***** Material for the task *****

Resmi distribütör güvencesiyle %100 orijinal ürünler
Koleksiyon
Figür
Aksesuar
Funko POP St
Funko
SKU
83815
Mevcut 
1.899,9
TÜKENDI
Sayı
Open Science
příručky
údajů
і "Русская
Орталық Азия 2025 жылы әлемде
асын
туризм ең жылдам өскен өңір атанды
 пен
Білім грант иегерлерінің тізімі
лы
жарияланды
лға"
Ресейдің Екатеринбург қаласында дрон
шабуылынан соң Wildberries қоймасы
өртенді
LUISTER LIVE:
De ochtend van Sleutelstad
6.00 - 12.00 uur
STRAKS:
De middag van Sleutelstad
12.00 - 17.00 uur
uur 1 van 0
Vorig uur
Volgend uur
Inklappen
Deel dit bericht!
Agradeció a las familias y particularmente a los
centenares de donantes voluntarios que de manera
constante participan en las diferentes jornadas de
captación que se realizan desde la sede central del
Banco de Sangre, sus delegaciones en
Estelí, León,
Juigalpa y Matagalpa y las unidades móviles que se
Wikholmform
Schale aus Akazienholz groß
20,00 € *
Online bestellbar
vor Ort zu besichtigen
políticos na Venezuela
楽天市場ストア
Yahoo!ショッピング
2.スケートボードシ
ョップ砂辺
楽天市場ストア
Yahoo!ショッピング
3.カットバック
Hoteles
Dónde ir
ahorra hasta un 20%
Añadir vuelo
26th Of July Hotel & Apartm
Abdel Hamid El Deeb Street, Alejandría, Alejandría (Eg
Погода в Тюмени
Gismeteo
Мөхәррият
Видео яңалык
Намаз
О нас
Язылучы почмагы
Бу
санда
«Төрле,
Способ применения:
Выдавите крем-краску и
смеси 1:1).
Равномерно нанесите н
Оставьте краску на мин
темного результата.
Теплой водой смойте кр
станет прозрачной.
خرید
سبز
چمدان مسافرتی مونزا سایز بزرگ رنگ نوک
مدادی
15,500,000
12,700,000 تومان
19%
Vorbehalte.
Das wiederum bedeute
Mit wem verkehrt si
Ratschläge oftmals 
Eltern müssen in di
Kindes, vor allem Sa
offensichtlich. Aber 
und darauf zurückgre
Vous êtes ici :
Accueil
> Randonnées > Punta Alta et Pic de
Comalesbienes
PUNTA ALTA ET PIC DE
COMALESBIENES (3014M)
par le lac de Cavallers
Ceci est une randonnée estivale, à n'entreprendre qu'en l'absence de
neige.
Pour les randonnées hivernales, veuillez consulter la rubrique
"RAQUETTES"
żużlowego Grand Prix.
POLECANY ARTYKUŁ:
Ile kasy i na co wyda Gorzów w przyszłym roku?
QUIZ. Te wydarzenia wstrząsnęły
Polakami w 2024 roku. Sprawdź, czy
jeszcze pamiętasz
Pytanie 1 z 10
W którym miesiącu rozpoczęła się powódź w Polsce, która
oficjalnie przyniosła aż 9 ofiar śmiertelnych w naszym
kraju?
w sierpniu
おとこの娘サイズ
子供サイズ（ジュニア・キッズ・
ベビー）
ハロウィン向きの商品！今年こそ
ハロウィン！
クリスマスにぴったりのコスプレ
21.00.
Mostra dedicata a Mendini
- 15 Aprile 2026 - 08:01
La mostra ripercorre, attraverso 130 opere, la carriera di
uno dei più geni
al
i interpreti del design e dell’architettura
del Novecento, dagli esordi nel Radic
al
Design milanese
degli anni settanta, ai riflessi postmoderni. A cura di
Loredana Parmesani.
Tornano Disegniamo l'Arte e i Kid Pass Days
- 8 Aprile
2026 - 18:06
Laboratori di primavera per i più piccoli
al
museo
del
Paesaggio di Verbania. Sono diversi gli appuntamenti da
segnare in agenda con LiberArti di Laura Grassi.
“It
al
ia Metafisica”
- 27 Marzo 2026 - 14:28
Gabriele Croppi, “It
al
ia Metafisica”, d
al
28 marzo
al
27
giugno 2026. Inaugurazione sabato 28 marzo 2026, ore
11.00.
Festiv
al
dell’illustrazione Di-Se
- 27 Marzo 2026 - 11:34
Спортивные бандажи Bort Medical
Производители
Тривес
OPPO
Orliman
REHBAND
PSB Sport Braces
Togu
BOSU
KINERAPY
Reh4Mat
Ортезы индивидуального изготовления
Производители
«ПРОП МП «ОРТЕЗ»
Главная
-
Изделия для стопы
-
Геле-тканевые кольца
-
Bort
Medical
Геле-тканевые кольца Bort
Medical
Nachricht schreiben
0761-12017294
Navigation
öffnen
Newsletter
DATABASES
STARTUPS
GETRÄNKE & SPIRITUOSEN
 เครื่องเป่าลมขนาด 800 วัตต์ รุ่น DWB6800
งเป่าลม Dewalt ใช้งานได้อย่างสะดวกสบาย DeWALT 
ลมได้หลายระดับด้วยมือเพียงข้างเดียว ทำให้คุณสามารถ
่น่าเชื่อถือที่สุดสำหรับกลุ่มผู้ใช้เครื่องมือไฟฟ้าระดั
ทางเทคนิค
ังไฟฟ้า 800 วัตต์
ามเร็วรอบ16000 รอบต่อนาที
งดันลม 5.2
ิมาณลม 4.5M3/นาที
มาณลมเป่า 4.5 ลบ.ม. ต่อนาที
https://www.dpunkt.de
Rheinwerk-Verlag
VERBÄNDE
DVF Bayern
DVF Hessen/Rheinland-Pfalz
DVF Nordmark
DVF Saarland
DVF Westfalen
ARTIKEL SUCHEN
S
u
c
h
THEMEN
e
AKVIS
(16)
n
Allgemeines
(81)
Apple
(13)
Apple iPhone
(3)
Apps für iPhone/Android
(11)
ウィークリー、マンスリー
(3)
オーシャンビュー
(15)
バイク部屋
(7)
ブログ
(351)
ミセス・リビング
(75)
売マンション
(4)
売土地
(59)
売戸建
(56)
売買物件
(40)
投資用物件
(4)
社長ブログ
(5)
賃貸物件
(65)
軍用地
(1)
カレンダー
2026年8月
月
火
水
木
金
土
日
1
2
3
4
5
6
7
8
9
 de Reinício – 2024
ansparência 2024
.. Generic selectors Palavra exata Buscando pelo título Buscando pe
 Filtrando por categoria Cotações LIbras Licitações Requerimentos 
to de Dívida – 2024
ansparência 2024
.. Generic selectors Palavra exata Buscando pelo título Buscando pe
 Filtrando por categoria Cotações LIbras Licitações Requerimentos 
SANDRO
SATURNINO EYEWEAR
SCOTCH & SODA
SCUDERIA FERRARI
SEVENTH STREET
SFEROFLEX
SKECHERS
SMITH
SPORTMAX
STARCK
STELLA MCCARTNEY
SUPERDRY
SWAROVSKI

*****

Task to carry out:
Transcribe exactly, and only, the lines from the opening line of the records through the line containing "Оставьте краску на мин".

Task output:
Resmi distribütör güvencesiyle %100 orijinal ürünler
Koleksiyon
Figür
Aksesuar
Funko POP St
Funko
SKU
83815
Mevcut 
1.899,9
TÜKENDI
Sayı
Open Science
příručky
údajů
і "Русская
Орталық Азия 2025 жылы әлемде
асын
туризм ең жылдам өскен өңір атанды
 пен
Білім грант иегерлерінің тізімі
лы
жарияланды
лға"
Ресейдің Екатеринбург қаласында дрон
шабуылынан соң Wildberries қоймасы
өртенді
LUISTER LIVE:
De ochtend van Sleutelstad
6.00 - 12.00 uur
STRAKS:
De middag van Sleutelstad
12.00 - 17.00 uur
uur 1 van 0
Vorig uur
Volgend uur
Inklappen
Deel dit bericht!
Agradeció a las familias y particularmente a los
centenares de donantes voluntarios que de manera
constante participan en las diferentes jornadas de
captación que se realizan desde la sede central del
Banco de Sangre, sus delegaciones en
Estelí, León,
Juigalpa y Matagalpa y las unidades móviles que se
Wikholmform
Schale aus Akazienholz groß
20,00 € *
Online bestellbar
vor Ort zu besichtigen
políticos na Venezuela
楽天市場ストア
Yahoo!ショッピング
2.スケートボードシ
ョップ砂辺
楽天市場ストア
Yahoo!ショッピング
3.カットバック
Hoteles
Dónde ir
ahorra hasta un 20%
Añadir vuelo
26th Of July Hotel & Apartm
Abdel Hamid El Deeb Street, Alejandría, Alejandría (Eg
Погода в Тюмени
Gismeteo
Мөхәррият
Видео яңалык
Намаз
О нас
Язылучы почмагы
Бу
санда
«Төрле,
Способ применения:
Выдавите крем-краску и
смеси 1:1).
Равномерно нанесите н
Оставьте краску на мин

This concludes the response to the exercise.